Scarlet Oaks project sent to review committee

Developer proposing annexation of 50 acres for 163 homes
December 14, 2021

A proposed annexation of 50 acres on Harbeson Road into Milton has been sent to the town’s special review committee for formal review.

The parcel, located across Harbeson Road from Mariner Middle School and Heritage Creek, would be developed as Scarlet Oaks, a 163-unit residential development, should the land be annexed.

At Milton Town Council’s Dec. 6 meeting, attorney Tim Willard, representing developer Ribera Development of Millersville, Md., and property owner The Company Store of Charlotte, N.C., said his clients are seeking an R-1 residential zoning with a large-parcel development overlay, which allows for additional flexibility in terms of home design, setbacks, pedestrian access and potential light commercial uses. The development would consist of single-family attached and detached homes, and include a clubhouse and recreation area as well as walking paths.

Willard said at this point, plans are just conceptual and could change as the town review process moves along.
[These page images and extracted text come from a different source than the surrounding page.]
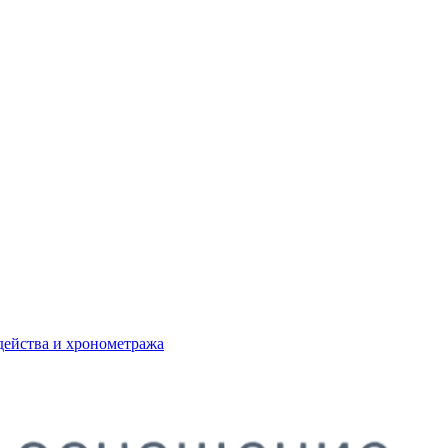
действа и хронометража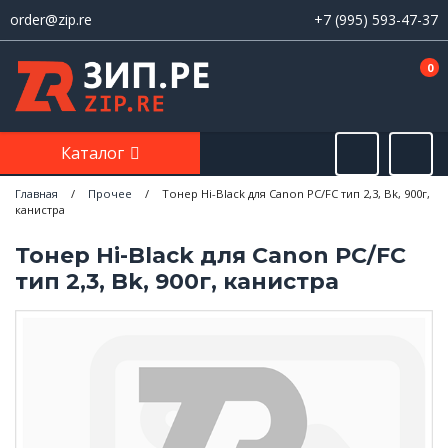
order@zip.re
+7 (995) 593-47-37
0
Каталог
Главная
/
Прочее
/
Тонер Hi-Black для Canon PC/FC тип 2,3, Bk, 900г,
канистра
Тонер Hi-Black для Canon PC/FC
тип 2,3, Bk, 900г, канистра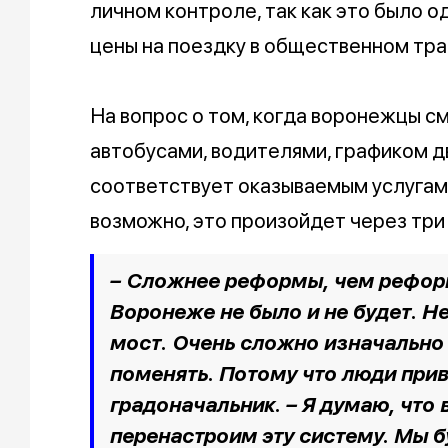
личном контроле, так как это было о
цены на поездку в общественном тра
На вопрос о том, когда воронежцы см
автобусами, водителями, графиком д
соответствует оказываемым услугам,
возможно, это произойдет через три 
– Сложнее реформы, чем реформ
Воронеже не было и не будет. Н
мост. Очень сложно изначально
поменять. Потому что люди прив
градоначальник. –
Я думаю, что 
перенастроим эту систему. Мы 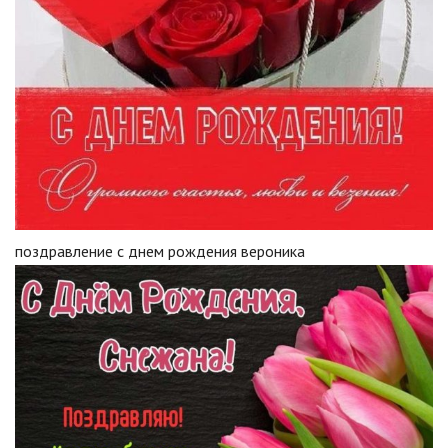
поздравление с днем рождения вероника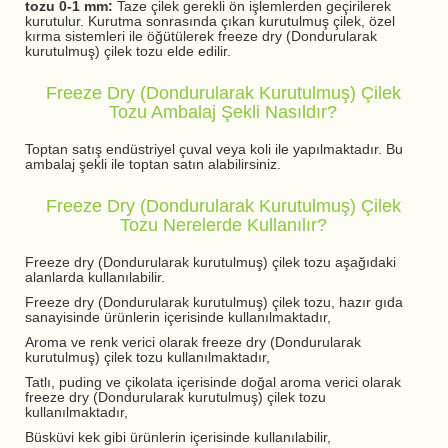
tozu 0-1 mm:
Taze çilek gerekli ön işlemlerden geçirilerek
kurutulur. Kurutma sonrasında çıkan kurutulmuş çilek, özel
kırma sistemleri ile öğütülerek freeze dry (Dondurularak
kurutulmuş) çilek tozu elde edilir.
Freeze Dry (Dondurularak Kurutulmuş) Çilek
Tozu Ambalaj Şekli Nasıldır?
Toptan satış endüstriyel çuval veya koli ile yapılmaktadır. Bu
ambalaj şekli ile toptan satın alabilirsiniz.
Freeze Dry (Dondurularak Kurutulmuş) Çilek
Tozu Nerelerde Kullanılır?
Freeze dry (Dondurularak kurutulmuş) çilek tozu aşağıdaki
alanlarda kullanılabilir.
Freeze dry (Dondurularak kurutulmuş) çilek tozu, hazır gıda
sanayisinde ürünlerin içerisinde kullanılmaktadır,
Aroma ve renk verici olarak freeze dry (Dondurularak
kurutulmuş) çilek tozu kullanılmaktadır,
Tatlı, puding ve çikolata içerisinde doğal aroma verici olarak
freeze dry (Dondurularak kurutulmuş) çilek tozu
kullanılmaktadır,
Büsküvi kek gibi ürünlerin içerisinde kullanılabilir,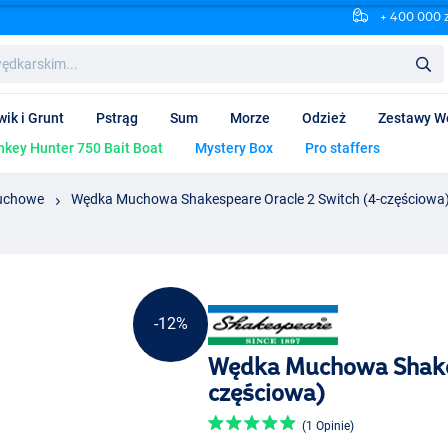
+ 400 000 
wik i Grunt
Pstrąg
Sum
Morze
Odzież
Zestawy W
key Hunter 750 Bait Boat
Mystery Box
Pro staffers
uchowe
Wędka Muchowa Shakespeare Oracle 2 Switch (4-częściowa
-12%
Wędka Muchowa Shakes
częściowa)
(1 Opinie)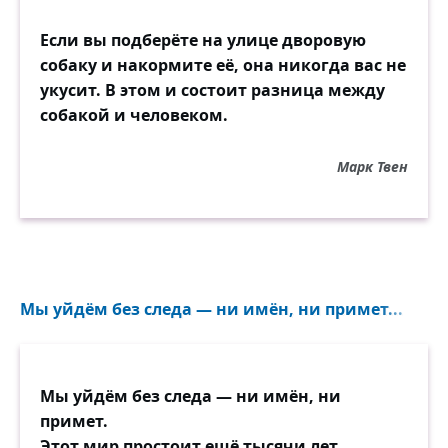
Если вы подберёте на улице дворовую
собаку и накормите её, она никогда вас не
укусит. В этом и состоит разница между
собакой и человеком.
Марк Твен
Мы уйдём без следа — ни имён, ни примет...
Мы уйдём без следа — ни имён, ни
примет.
Этот мир простоит ещё тысячи лет.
He said development of this parcel is part of the town’s future land-use area in the comprehensive development plan.

Willard said the concept does not include a commercial component, although there will be a bed and breakfast built on an adjacent parcel that will tie into the development. He said the property will have a single entrance on Shingle Point Road, although the Delaware Department of Transportation has not yet weighed in on the plans. Willard said no entrance is planned off Harbeson Road at this time, but that could change if DelDOT determines one should be there. He said the wooded areas around the proposed development would remain in place, and there are no wetlands on the property.

Town council members’ main questions were about the placement of trees in the development. Plans include planting new trees along the property borders on Shingle Point Road and Harbeson Road. Willard said the name Scarlet Oaks is a reference to the tree, which is indigenous to the eastern United States. 

The annexation request will now head to the special review committee, which will hold a series of meetings to determine the pros and cons of the proposed annexation and conduct a cost/benefit analysis. Testimony will be taken from the developer, police and fire officials, utilities providers such as water and sewer, town staff and the public in order to form a report on whether to recommend that town council approve the annexation. 

The committee’s first meeting is scheduled for Thursday, Dec. 16, although an agenda has not yet been released.